Patients still suffer from NHS drugs rationing

Patients with extremely rare health problems are still missing out on new treatments in Scotland, according to a review that has prompted an overhaul of NHS drug rationing for the second time in two years.

Shona Robison, the health secretary, announced fresh reforms which she said would give people better access to the latest drugs — but she also said that pharmaceutical companies now had to “do their bit by bringing forward much fairer prices for new medicines”.

Under the reforms, patients and their doctors will be able to appeal to a national panel if they have been refused treatment, and it will then consider whether the drug is available elsewhere in the UK.

In addition, the Scottish Medicines Consortium (SMC), which approves drugs for use in Scotland, will be able to consider allowing treatments to be prescribed on an interim basis so their effectiveness can be assessed.

Brian Montgomery, who chaired the review, warned that medical advances would ultimately outstrip the money available to NHS Scotland. He said that several contributors to his report had raised the prospect of restricting access to treatment for patients with complaints that were “self-inflicted” through habits such as heavy drinking and smoking.

Ordered by the Scottish government, the review of access to new medicines investigated how a shake-up in 2014 of the way the latest drugs are assessed for use by the Scottish NHS is working. It was published amid continuing controversy about the system, with patients whose applications for treatment have been rejected speaking out, and drugs approved for use in England turned down north of the border.

There is concern that some patients refused drugs in Scotland have obtained public funding only after involving the first minister’s office, while others have had to raise the funds themselves. Decisions on which new drugs are approved for NHS funding in Scotland is taken by the SMC, a panel of experts, and an equivalent body, the National Institute for Health and Care Excellence, in England. Both bodies make separate decisions.

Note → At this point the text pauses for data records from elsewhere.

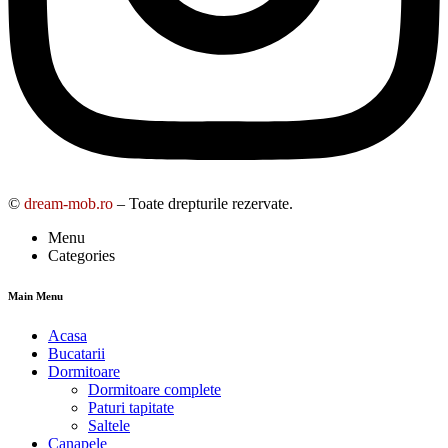
©
dream-mob.ro
– Toate drepturile rezervate.
Menu
Categories
Main Menu
Acasa
Bucatarii
Dormitoare
Dormitoare complete
Paturi tapitate
Saltele
Canapele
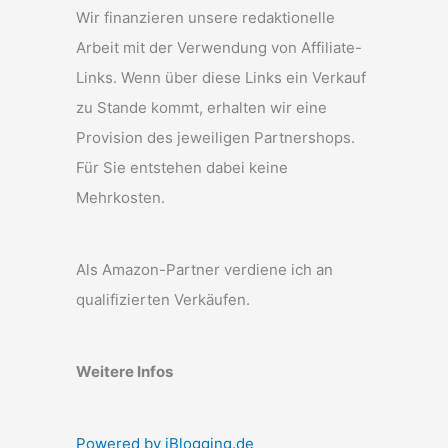
Wir finanzieren unsere redaktionelle
Arbeit mit der Verwendung von Affiliate-
Links. Wenn über diese Links ein Verkauf
zu Stande kommt, erhalten wir eine
Provision des jeweiligen Partnershops.
Für Sie entstehen dabei keine
Mehrkosten.
Als Amazon-Partner verdiene ich an
qualifizierten Verkäufen.
Weitere Infos
Powered by iBlogging.de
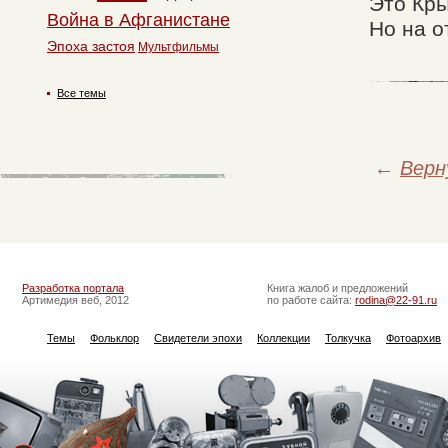
Это Кры
Война в Афганистане
Но на о
Эпоха застоя
Мультфильмы
Все темы
←
Верн
Разработка портала
Книга жалоб и предложений
Артимедия веб, 2012
по работе сайта:
rodina@22-91.ru
Темы
Фольклор
Свидетели эпохи
Коллекции
Толкучка
Фотоархив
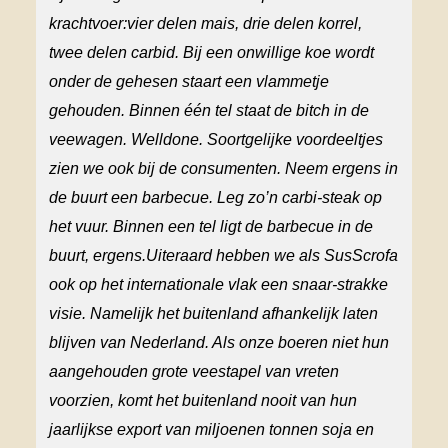
k
rachtvoer
:
vier
delen mais,
drie
delen korrel,
twee delen
carbid.
Bij een
onwillige koe wordt
onder de gehesen
staart een vlammetje
gehouden. Binnen één tel staat de
bitch
in de
veewagen.
Welldone.
Soortgelijke voordeel
tjes
zien we
ook
bij de
consumenten.
Neem ergens
in
de
buurt
een
barbecue. Leg zo’n
carbi-
steak op
het
vuur
.
B
in
nen een
tel
ligt
de barbecue
i
n de
buurt,
ergens
.
Uiteraard hebben we als SusScrofa
ook op het internationale vlak een
snaar-
strakke
visie. Namelijk h
et buitenland afhankelijk
laten
blijven
van Nederland. Als onze boeren niet hun
aangehouden g
rote veestapel van vreten
voorzien,
komt het buitenland nooit van hun
jaarlijks
e export van
miljoenen tonnen soja en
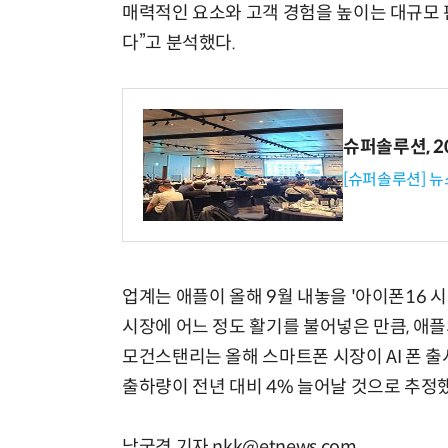
매력적인 요소와 고객 경험을 높이는 대규모 판
다”고 분석했다.
슈퍼솔루션, 202
[슈퍼솔루션] 
업계는 애플이 올해 9월 내놓을 '아이폰16 
시장에 어느 정도 활기를 불어넣은 만큼, 애플
모건스탠리는 올해 스마트폰 시장이 AI 폰 
출하량이 전년 대비 4% 늘어날 것으로 추정
남궁경 기자 nkk@etnews.com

The general approach of NHS Scotland to the negotiation of prices for end-of-life, orphan and ultra-orphan medicines has tended to be reactive

Following the new shake-up, decisions about “ultra orphan medicines” — for conditions that affect very small numbers — will be taken out of the hands of the SMC. The review found only one out of seven medicines for treating the rarest health problems had been approved by it since the 2014 overhaul.

The report, launched during a visit to a Maggie’s Centre for cancer patients in Dundee, also said the Scottish health service needed to negotiate harder to get a better deal on treatments.

It said: “The general approach of NHS Scotland to the negotiation of prices for end-of-life, orphan and ultra-orphan medicines has tended to be reactive. There is now a need to be more proactive to better deal with the growing competing priorities facing health and social care and the increasing challenge of making best use of the public purse.”

It highlighted the need for a uniform electronic patient record system across Scotland, with Dr Montgomery expressing frustration about the lack of data showing how well patients were doing after they were given new drugs. Anecdotally, he said, he had been told about patients being taken off treatments because of unpleasant side- effects.

Patient charities, the SMC and the Association of the British Pharmaceutical Industry welcomed the review.